My father was my great inspiration. He was my greatest fan and my toughest critic. He taught me how to be a public speaker. He just felt the embarrassing thing about Japanese-Canadians was that they were always so shy and awkward. He said if you want to compete in white society, you've got to learn how to speak publicly.
The problem is that money grows faster than real things. We demand always that nature be put on steroids in order to provide us a maximum return.
Big business is a major cause of the degradation of the planet because it's driven by the bottom line, which is to maximize profit for shareholders.
Hazel Henderson, a futurist in Florida, says conventional economics is a form of brain damage, and she's absolutely right. Economists actually believe the economy can continue to grow forever, which it cannot.
In 1989, when the Exxon Valdez oil spill happened, the American GDP went up by $2 billion. If you looked only at GDP growth, then you'd say, “Well, that's great–spill oil all over the place, it's good for the GDP.” This is a nutty, stupid notion of an indicator of anything, and yet every politician will turn somersaults to try and keep the GDP growing.
I've come to the conclusion that we're not going to stop the destructive bent by working with environmentalists in the environmental community alone. This huge ship called the global economy has momentum and is on a very destructive path. We've got to bring people who are in business onside.
I don't get the objection to Kyoto. And Kyoto is just a tiny, tiny beginning. If [Alberta], one of the richest provinces in one of the richest countries in the world, can't afford to do something about climate change, when can we afford to?
In Britain, they take science seriously. Britain is the country of Sir Isaac Newton, Darwin, Watson and Crick. In Canada, we think science is used for political purposes.
The thing that pisses me off about complaints that Kyoto will ruin the economy is that there have been companies that have reduced their energy use by well over 50% and made hundreds of thousands of dollars in the process. The reality is that business is incredibly inefficient and any reduction in energy use is going to save you money.
The oil patch? They are the ultimate free enterprises. I said to [Prime Minister] Paul Martin, “Why are you subsidizing fossil fuels? At the very least, let them fight it out on the markets–they don't need to be subsidized.”
Thirty years from now, people are going to look back and say to us in disbelief, “You mean you just burned oil and gas?” Future generations are going to say, “That was a one-time gift, and you just burned it? What an incredible waste.”
The fact is, the future lies in renewables. I think at this moment we have an incredible opportunity.
My life is not 100% pure. If it was, I wouldn't be flying around and doing a lot of the things I do.
I bought the first [Toyota] Prius sold in North America. We love that machine. We don't use it when we go to work because we can bike or walk. Unfortunately, it's straight up a hill.
David Suzuki by himself is nothing. But if millions and millions of ordinary people are trying to do something, that can add up into a force.
[My kids] are all, thank god, heavy environmentalists. [If they weren't] I'd have to go out and shoot them.
I see my major role now as a grandfather.
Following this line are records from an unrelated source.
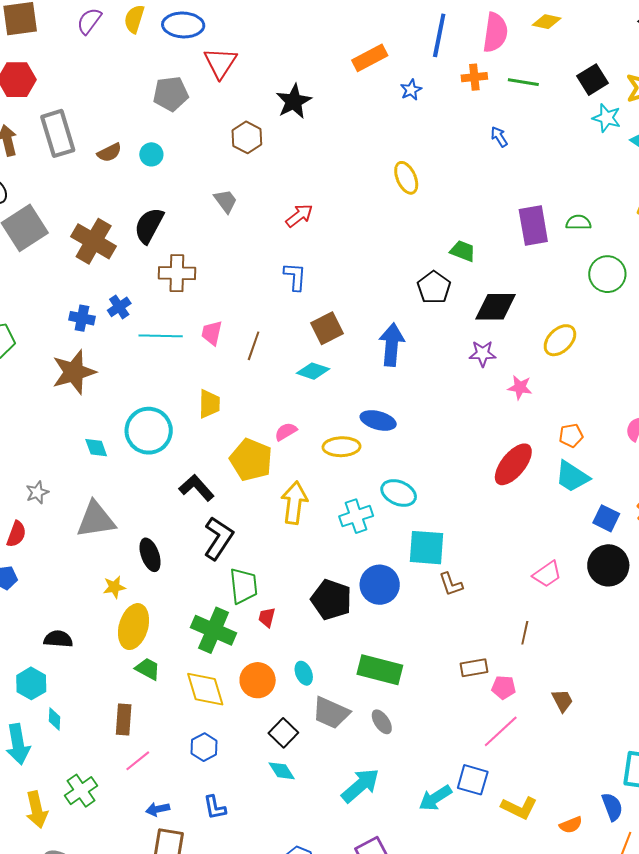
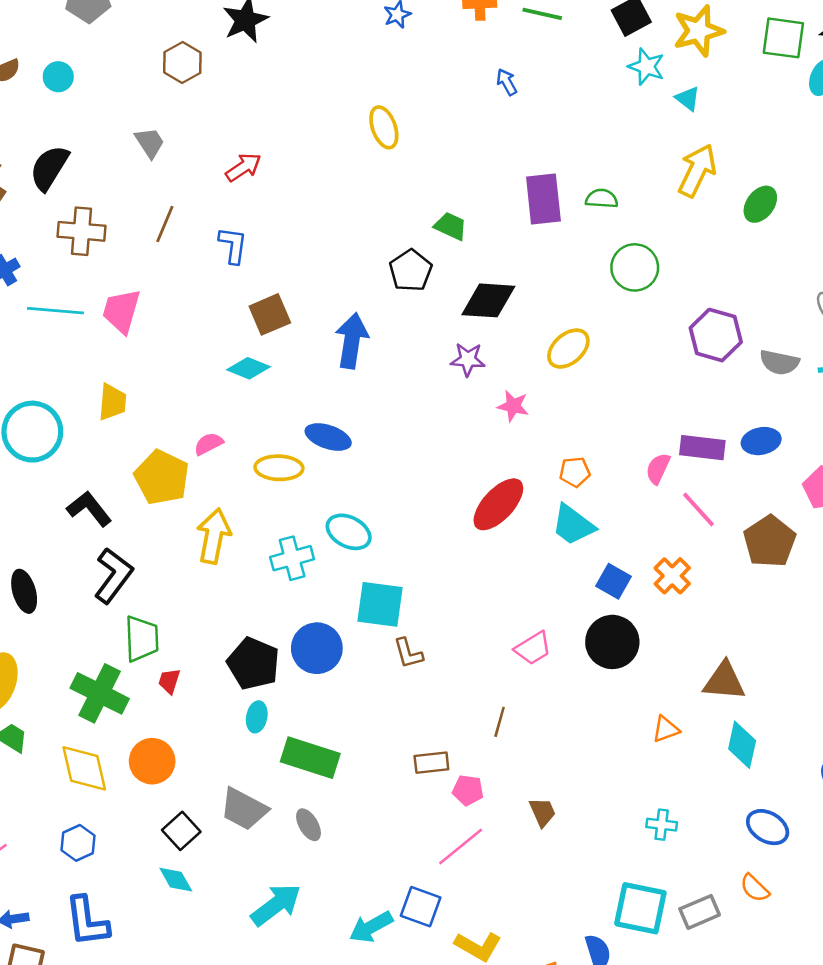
pink trapezoid: (212, 333) -> (121, 311), size x1.4
brown line: (254, 346) -> (165, 224), moved
cyan ellipse: (304, 673) -> (257, 717), moved, turned 30
blue L-shape: (215, 807) -> (87, 921), size x1.6

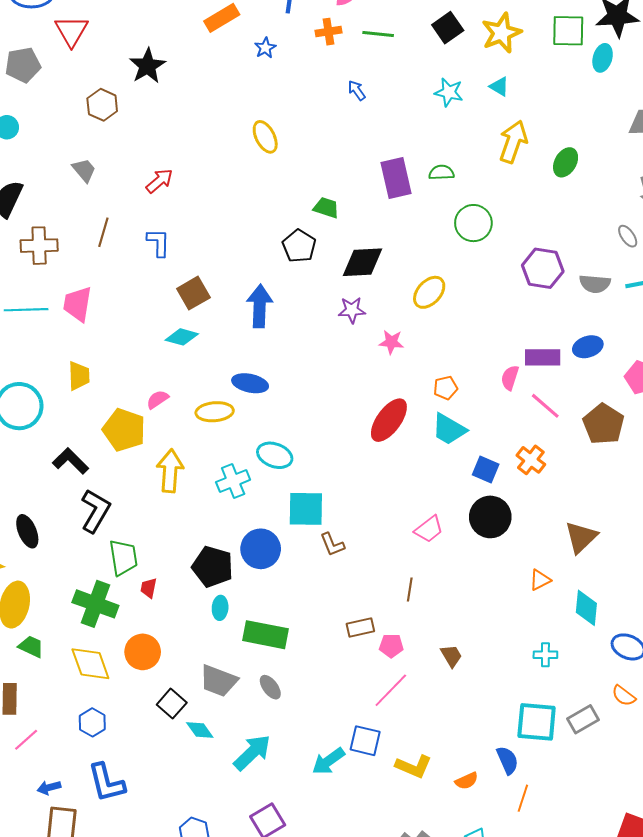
cyan star: (646, 67) -> (449, 92), moved
brown triangle: (724, 681) -> (581, 537), turned -42
cyan diamond: (742, 745) -> (586, 608), moved
cyan diamond: (176, 880) -> (200, 730), moved

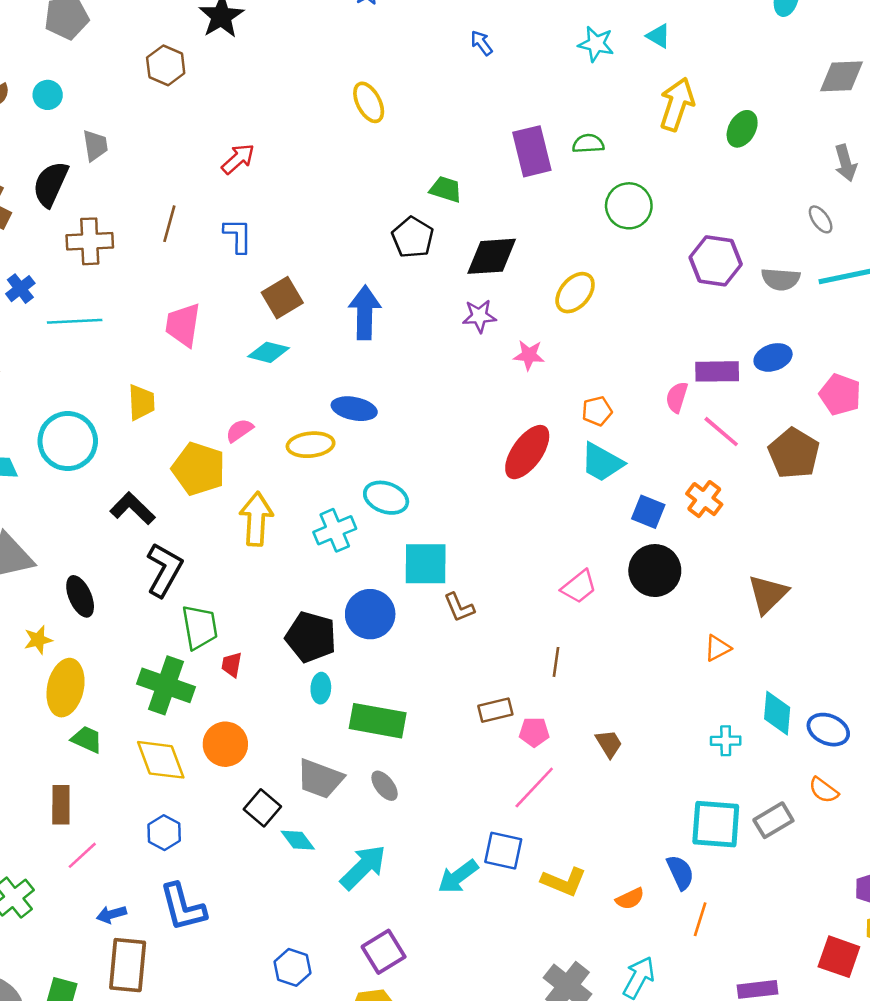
gray trapezoid: (84, 170) -> (95, 145), moved, turned 32
pink trapezoid: (77, 304) -> (183, 325), moved
cyan diamond: (586, 608) -> (777, 713), moved

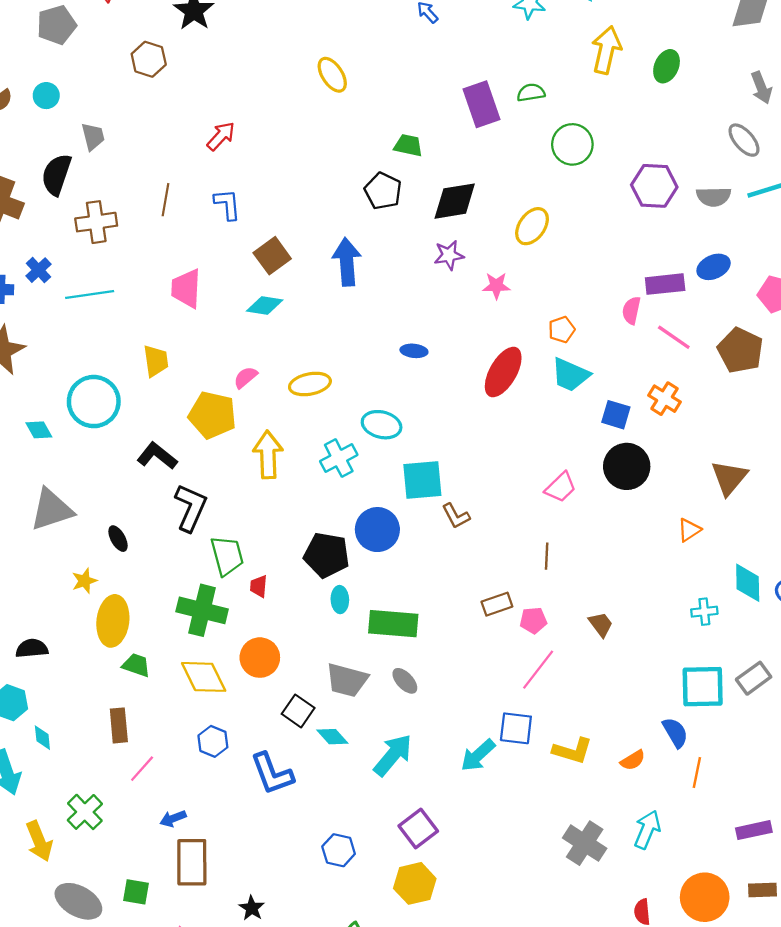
gray ellipse: (821, 219) -> (744, 140), size x1.4
blue ellipse: (354, 409) -> (414, 351), moved, size x0.7
black ellipse: (80, 596) -> (118, 539), size x0.7
blue L-shape: (183, 907) -> (272, 774), moved

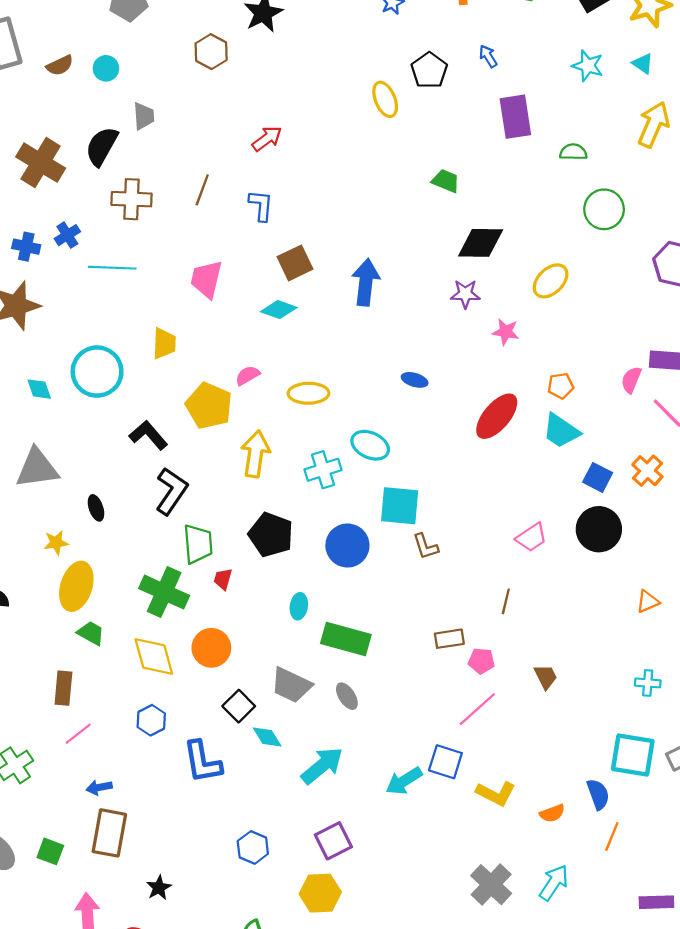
purple rectangle: (482, 104) -> (515, 117), moved
black pentagon: (383, 191) -> (429, 70), moved
black pentagon: (327, 555) -> (271, 535), moved

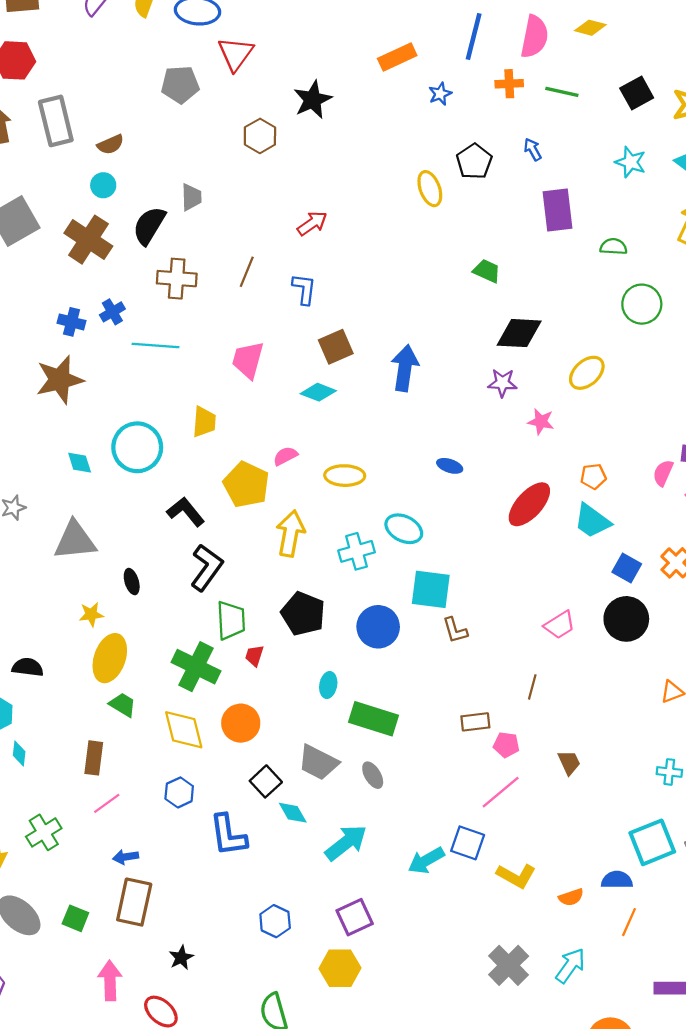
cyan circle: (106, 68) -> (103, 185), moved
cyan square: (633, 755) -> (652, 842), turned -33
blue semicircle: (598, 794) -> (617, 880), turned -72

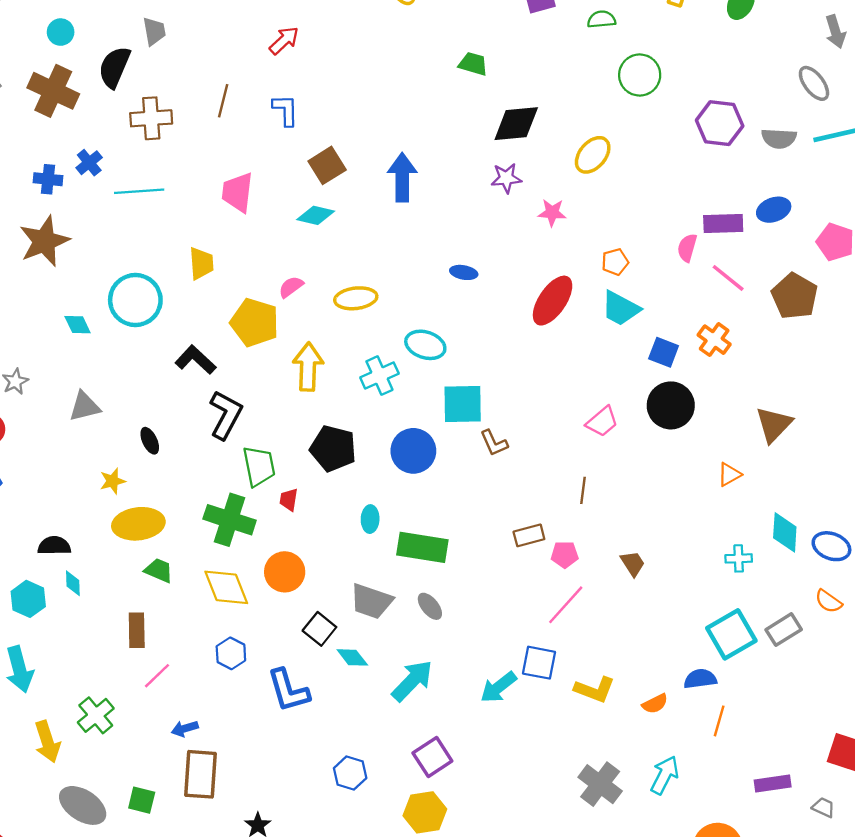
gray triangle: (75, 540) -> (84, 406), size x0.7
yellow ellipse: (110, 658) -> (138, 524), turned 72
cyan diamond: (19, 754) -> (73, 583), moved

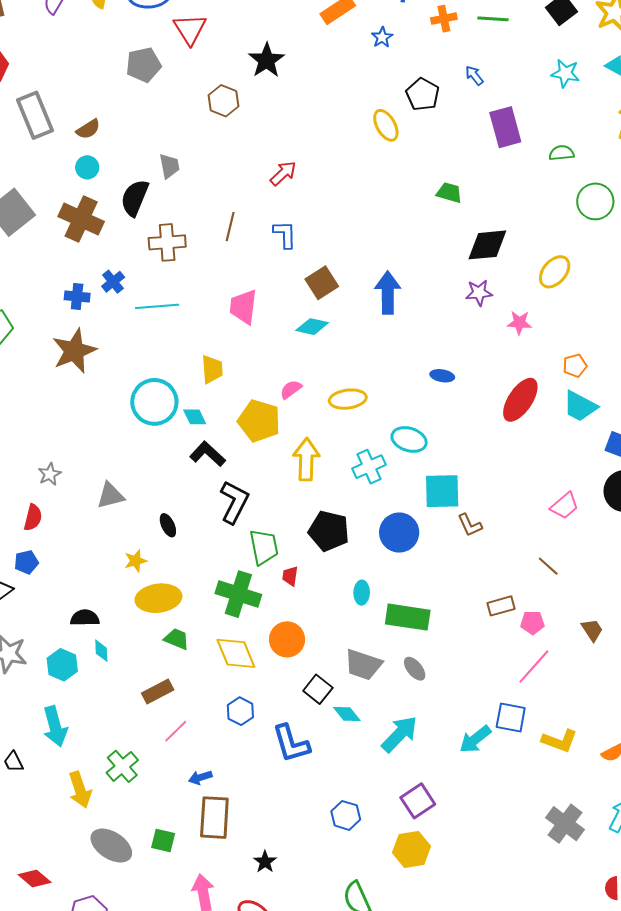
cyan diamond: (78, 325) -> (195, 417), moved
brown line: (583, 490) -> (548, 566), turned -55
brown rectangle: (137, 630) -> (158, 692), turned 64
I have no illusions. I'm not going to save the world. I don't ever want them to look at me and say, “Grandpa, you could have done more.”
Timeline: David Takayoshi Suzuki
Born March 24, 1936, in Vancouver, BC.
Geneticist, broadcaster, author, professor.
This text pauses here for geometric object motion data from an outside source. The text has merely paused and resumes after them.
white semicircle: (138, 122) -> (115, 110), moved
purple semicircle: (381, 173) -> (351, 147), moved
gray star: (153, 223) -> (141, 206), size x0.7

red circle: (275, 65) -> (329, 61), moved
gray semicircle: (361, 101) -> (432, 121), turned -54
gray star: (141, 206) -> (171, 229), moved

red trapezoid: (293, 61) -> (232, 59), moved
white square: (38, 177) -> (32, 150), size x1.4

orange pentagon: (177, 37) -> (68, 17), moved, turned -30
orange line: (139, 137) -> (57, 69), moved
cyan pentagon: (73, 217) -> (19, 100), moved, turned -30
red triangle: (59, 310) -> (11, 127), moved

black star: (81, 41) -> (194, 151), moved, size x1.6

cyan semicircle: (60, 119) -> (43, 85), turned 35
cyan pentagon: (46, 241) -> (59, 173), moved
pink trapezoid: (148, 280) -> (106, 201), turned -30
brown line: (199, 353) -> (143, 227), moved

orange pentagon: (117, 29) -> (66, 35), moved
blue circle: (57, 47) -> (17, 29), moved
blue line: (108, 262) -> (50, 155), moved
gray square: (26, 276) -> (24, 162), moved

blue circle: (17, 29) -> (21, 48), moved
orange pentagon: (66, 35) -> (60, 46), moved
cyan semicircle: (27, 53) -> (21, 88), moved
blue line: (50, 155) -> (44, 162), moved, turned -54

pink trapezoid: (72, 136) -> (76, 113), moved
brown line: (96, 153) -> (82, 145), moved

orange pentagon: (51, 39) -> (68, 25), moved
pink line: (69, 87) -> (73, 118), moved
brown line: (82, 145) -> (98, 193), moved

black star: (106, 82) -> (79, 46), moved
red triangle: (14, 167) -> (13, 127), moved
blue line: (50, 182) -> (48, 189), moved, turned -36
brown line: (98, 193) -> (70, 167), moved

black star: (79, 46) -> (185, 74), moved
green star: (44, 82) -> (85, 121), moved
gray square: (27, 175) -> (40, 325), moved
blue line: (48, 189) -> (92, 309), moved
1942: Sent to internment camp in B.C. interior with his Japanese-Canadian mom and two sisters under the War Measures Act.
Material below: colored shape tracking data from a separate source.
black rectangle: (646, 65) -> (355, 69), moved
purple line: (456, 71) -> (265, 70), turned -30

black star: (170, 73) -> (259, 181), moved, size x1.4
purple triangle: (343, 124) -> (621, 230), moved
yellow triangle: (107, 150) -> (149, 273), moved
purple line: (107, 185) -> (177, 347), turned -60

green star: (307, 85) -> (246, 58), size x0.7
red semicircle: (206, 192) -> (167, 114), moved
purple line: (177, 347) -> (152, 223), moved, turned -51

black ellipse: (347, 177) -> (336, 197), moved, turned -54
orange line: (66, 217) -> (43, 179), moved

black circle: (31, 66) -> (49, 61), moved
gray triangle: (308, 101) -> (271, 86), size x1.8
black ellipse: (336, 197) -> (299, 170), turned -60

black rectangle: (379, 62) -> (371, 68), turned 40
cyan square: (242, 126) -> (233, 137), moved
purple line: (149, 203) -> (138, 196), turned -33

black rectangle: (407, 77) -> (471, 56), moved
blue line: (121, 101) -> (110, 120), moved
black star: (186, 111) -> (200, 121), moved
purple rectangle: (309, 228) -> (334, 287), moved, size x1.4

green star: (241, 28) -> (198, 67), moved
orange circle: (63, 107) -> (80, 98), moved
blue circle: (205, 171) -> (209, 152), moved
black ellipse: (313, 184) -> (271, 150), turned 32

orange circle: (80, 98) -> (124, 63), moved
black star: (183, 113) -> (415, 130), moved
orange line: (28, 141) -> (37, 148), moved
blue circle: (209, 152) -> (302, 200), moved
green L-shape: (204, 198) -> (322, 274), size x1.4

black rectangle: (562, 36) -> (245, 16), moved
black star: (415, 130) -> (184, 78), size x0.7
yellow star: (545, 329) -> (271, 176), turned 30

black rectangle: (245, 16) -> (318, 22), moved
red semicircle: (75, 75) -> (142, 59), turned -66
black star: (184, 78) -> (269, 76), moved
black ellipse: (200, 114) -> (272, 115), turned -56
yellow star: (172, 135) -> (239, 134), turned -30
1949: Settles in London, Ont.; attends high school. Graduates from the University of Chicago with a PhD in zoology in 1961.
1979: Becomes host of CBC's award-winning science series The Nature of Things. Celebrates 25th anniversary in 2004.
1990: Starts David Suzuki Foundation, a non-profit environmental group aimed at achieving “sustainability within a generation.”
2004: Places fifth on the CBC's list of the Top 10 greatest Canadians.